■ EXERCISE AIM: Copy exactly the lines of the material below, starting with the first and including the line that holds "bir aksesuar seçeneği".

⟨

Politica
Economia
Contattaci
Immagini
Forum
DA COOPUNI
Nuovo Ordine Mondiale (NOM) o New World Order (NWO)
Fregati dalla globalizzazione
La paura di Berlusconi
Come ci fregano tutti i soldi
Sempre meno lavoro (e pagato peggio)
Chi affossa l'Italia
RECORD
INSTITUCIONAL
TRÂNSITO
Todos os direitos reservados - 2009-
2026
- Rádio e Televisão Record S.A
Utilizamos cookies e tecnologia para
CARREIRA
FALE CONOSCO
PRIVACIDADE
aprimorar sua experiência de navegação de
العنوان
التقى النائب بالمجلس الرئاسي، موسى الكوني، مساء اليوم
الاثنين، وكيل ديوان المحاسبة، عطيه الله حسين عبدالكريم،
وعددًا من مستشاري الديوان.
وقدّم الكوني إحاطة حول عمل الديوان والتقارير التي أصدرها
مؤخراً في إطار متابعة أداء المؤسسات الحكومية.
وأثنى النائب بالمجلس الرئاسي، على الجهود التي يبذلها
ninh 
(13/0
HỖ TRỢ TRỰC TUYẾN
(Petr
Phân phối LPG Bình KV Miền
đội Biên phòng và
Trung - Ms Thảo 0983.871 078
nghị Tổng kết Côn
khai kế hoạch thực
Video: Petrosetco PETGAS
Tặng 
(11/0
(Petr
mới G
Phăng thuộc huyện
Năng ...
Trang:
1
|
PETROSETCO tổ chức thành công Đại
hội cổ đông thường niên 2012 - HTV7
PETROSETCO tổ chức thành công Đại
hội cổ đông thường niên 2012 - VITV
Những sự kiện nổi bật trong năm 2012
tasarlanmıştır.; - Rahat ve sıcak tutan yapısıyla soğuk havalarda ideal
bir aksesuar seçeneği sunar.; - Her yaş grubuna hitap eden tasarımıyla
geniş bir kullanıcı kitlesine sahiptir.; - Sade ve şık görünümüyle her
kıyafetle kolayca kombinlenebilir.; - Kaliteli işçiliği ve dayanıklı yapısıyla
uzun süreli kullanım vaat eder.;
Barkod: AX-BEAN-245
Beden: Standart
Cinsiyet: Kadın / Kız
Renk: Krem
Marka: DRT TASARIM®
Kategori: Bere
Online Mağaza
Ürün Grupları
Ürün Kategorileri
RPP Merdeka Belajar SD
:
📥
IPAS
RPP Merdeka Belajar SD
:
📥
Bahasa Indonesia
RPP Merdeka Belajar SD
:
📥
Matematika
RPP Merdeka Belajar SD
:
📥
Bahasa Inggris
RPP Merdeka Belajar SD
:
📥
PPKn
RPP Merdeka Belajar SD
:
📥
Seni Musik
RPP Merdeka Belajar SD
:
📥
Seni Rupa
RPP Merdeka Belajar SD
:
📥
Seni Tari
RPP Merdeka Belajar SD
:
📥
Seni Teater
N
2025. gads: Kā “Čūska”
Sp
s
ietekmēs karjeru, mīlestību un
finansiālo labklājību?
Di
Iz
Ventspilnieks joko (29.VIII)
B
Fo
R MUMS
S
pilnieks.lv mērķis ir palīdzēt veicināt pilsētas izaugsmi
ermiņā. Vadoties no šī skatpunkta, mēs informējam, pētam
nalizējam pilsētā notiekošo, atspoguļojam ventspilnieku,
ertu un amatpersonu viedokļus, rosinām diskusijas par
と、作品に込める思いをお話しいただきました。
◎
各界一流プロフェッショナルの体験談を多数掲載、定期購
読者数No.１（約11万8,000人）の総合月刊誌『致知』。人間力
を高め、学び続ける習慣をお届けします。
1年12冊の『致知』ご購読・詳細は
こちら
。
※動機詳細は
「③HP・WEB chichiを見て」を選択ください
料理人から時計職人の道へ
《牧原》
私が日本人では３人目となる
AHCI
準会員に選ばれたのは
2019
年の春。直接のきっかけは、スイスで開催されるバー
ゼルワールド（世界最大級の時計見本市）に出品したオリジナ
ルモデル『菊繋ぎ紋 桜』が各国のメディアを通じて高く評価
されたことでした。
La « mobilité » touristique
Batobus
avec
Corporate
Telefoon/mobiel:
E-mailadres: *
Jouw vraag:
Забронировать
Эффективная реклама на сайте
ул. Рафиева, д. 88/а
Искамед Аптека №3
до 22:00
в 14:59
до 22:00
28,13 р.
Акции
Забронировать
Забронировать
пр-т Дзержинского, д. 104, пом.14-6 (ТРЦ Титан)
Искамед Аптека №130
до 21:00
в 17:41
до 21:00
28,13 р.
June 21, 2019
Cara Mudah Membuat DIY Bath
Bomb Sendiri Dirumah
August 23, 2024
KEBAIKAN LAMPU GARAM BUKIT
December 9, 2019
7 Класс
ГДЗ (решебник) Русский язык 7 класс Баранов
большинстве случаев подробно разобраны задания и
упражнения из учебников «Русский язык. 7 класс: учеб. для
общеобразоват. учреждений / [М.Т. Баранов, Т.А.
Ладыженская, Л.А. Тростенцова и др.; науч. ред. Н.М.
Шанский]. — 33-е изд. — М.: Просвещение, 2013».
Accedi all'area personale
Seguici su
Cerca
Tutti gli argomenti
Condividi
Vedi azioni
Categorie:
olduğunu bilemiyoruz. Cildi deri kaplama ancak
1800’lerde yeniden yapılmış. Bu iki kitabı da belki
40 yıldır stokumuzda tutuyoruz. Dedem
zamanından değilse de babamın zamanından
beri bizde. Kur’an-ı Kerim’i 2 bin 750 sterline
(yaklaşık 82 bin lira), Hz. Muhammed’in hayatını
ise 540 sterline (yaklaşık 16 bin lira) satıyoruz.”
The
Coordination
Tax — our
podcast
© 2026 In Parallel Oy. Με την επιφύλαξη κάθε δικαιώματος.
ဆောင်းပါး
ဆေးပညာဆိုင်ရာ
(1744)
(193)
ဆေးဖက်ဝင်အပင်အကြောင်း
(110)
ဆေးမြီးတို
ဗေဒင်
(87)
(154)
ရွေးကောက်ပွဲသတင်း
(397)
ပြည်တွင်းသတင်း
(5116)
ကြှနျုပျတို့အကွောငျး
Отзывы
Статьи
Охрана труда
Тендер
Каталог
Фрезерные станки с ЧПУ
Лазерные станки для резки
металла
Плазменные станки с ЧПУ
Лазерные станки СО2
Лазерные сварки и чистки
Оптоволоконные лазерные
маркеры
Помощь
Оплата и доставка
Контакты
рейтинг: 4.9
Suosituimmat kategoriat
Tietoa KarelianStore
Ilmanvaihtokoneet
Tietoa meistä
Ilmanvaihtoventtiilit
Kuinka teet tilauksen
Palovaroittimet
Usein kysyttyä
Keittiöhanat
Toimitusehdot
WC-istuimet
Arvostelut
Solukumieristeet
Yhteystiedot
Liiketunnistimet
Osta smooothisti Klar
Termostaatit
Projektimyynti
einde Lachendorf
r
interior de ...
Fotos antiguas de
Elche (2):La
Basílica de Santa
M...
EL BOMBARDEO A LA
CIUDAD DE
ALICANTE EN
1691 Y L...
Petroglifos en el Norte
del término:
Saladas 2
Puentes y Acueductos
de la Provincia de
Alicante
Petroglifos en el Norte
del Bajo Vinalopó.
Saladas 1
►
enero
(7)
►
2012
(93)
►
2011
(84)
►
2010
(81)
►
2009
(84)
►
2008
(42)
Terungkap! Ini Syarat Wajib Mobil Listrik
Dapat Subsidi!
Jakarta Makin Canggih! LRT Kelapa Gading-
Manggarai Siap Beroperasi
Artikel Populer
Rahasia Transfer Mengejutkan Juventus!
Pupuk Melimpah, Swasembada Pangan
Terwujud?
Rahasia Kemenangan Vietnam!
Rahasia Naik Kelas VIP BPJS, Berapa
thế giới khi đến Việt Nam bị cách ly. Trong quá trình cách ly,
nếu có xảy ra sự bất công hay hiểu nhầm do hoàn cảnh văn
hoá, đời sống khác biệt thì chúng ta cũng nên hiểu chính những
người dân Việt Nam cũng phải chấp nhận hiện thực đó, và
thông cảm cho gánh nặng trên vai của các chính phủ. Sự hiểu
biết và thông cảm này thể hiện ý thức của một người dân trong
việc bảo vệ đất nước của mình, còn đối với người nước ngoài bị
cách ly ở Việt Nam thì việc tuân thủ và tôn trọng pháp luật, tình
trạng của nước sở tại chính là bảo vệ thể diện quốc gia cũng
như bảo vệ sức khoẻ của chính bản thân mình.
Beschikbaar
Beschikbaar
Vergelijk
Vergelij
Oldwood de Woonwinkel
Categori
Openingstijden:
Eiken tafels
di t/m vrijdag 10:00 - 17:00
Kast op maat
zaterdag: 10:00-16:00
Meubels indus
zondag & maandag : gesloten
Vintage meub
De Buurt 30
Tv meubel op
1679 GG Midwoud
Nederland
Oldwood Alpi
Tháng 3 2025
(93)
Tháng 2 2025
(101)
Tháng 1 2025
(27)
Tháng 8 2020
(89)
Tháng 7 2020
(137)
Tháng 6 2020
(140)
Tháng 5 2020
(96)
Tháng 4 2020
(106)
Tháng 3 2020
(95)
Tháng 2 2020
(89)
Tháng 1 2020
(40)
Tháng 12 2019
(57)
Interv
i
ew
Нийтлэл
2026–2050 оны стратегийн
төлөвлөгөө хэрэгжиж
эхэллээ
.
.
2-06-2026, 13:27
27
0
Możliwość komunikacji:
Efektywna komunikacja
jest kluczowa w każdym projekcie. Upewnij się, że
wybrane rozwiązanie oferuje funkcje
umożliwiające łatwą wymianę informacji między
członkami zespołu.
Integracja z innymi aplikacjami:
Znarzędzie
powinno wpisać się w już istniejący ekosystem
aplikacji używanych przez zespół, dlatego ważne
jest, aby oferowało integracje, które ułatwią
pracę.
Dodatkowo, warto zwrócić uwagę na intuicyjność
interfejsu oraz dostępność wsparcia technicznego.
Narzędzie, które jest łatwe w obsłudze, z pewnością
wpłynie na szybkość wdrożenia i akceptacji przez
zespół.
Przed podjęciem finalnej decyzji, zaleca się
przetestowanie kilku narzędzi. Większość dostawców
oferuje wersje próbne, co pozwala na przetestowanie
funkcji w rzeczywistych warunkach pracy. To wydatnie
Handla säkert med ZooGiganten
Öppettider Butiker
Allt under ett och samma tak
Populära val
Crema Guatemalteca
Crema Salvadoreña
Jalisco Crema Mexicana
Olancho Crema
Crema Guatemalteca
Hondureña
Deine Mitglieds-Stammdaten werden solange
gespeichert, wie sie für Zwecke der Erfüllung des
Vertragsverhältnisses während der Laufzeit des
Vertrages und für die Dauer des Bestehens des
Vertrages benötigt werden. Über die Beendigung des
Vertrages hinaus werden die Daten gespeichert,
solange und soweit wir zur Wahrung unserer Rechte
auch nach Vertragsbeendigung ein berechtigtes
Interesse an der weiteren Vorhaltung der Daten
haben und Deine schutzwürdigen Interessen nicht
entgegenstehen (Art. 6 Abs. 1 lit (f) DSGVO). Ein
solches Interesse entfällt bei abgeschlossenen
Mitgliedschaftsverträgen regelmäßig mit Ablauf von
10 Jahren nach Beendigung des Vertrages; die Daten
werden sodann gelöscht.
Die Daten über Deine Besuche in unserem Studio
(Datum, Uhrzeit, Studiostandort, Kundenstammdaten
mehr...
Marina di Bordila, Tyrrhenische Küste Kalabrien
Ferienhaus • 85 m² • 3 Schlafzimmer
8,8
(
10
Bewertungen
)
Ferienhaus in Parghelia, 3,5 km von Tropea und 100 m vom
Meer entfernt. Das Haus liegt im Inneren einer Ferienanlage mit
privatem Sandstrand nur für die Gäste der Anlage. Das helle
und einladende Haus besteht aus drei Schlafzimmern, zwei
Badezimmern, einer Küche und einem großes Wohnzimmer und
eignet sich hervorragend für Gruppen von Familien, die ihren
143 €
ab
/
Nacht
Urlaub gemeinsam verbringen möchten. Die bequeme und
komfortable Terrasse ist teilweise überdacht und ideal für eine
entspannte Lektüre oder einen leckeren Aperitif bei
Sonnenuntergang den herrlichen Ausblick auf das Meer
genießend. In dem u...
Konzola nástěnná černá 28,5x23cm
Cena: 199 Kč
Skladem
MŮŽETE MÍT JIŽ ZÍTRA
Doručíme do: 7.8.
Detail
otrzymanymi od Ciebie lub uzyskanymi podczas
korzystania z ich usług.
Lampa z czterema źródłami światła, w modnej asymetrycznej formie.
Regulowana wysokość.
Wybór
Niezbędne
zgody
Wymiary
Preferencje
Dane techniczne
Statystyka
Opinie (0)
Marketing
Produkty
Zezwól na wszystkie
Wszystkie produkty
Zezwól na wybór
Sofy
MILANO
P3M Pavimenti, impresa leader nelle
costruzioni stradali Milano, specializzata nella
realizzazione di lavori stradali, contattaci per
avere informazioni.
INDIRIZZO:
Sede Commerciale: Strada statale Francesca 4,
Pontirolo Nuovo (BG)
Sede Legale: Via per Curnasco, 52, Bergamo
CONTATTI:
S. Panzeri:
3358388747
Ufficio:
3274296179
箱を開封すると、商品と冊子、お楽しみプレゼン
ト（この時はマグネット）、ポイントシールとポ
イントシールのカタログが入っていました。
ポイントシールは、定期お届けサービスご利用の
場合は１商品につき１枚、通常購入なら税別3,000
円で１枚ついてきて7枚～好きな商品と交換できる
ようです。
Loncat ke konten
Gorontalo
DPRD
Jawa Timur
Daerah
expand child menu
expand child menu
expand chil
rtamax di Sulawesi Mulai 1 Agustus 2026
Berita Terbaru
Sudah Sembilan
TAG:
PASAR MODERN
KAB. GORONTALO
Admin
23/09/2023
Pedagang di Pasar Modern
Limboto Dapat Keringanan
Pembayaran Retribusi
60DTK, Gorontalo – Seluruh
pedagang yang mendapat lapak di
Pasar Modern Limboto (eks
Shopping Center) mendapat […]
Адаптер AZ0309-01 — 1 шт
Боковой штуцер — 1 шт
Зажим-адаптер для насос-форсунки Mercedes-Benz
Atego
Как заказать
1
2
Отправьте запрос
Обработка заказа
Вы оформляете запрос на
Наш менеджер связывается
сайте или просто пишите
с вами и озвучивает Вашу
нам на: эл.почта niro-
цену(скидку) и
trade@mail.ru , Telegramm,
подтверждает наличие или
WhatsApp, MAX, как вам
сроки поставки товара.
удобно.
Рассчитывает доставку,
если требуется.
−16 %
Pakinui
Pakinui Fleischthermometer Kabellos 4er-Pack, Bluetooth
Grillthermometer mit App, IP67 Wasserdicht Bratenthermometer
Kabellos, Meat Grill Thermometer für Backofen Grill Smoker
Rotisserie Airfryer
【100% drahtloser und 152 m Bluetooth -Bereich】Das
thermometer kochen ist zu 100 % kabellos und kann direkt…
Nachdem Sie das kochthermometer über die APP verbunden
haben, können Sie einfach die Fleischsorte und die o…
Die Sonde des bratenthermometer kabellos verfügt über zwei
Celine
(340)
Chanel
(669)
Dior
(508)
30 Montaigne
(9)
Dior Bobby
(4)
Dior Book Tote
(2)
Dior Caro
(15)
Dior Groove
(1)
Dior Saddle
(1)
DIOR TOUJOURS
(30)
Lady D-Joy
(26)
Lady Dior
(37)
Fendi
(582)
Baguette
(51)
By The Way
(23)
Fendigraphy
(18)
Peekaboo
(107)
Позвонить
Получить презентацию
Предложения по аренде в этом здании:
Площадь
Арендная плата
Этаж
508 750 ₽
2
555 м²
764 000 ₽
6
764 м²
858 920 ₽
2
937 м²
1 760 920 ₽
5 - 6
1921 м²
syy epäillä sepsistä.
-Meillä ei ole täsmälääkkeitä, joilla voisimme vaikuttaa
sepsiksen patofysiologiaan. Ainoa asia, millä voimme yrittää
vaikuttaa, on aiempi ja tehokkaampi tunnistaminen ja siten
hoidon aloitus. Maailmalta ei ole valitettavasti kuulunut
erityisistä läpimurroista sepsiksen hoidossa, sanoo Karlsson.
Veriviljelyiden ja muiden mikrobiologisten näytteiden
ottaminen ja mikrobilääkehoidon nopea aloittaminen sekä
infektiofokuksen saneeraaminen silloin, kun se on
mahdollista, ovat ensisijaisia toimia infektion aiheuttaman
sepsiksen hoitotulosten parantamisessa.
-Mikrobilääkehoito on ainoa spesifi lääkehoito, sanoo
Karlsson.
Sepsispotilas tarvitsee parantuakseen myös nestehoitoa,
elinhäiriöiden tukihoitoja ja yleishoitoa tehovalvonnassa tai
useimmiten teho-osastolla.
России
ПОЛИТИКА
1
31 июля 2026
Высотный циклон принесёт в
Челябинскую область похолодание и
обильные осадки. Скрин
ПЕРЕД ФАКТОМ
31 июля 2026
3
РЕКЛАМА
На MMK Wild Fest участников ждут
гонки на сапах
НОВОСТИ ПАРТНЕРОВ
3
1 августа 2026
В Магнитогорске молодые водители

⟩

■ EXERCISE RESPONSE:
Politica
Economia
Contattaci
Immagini
Forum
DA COOPUNI
Nuovo Ordine Mondiale (NOM) o New World Order (NWO)
Fregati dalla globalizzazione
La paura di Berlusconi
Come ci fregano tutti i soldi
Sempre meno lavoro (e pagato peggio)
Chi affossa l'Italia
RECORD
INSTITUCIONAL
TRÂNSITO
Todos os direitos reservados - 2009-
2026
- Rádio e Televisão Record S.A
Utilizamos cookies e tecnologia para
CARREIRA
FALE CONOSCO
PRIVACIDADE
aprimorar sua experiência de navegação de
العنوان
التقى النائب بالمجلس الرئاسي، موسى الكوني، مساء اليوم
الاثنين، وكيل ديوان المحاسبة، عطيه الله حسين عبدالكريم،
وعددًا من مستشاري الديوان.
وقدّم الكوني إحاطة حول عمل الديوان والتقارير التي أصدرها
مؤخراً في إطار متابعة أداء المؤسسات الحكومية.
وأثنى النائب بالمجلس الرئاسي، على الجهود التي يبذلها
ninh 
(13/0
HỖ TRỢ TRỰC TUYẾN
(Petr
Phân phối LPG Bình KV Miền
đội Biên phòng và
Trung - Ms Thảo 0983.871 078
nghị Tổng kết Côn
khai kế hoạch thực
Video: Petrosetco PETGAS
Tặng 
(11/0
(Petr
mới G
Phăng thuộc huyện
Năng ...
Trang:
1
|
PETROSETCO tổ chức thành công Đại
hội cổ đông thường niên 2012 - HTV7
PETROSETCO tổ chức thành công Đại
hội cổ đông thường niên 2012 - VITV
Những sự kiện nổi bật trong năm 2012
tasarlanmıştır.; - Rahat ve sıcak tutan yapısıyla soğuk havalarda ideal
bir aksesuar seçeneği sunar.; - Her yaş grubuna hitap eden tasarımıyla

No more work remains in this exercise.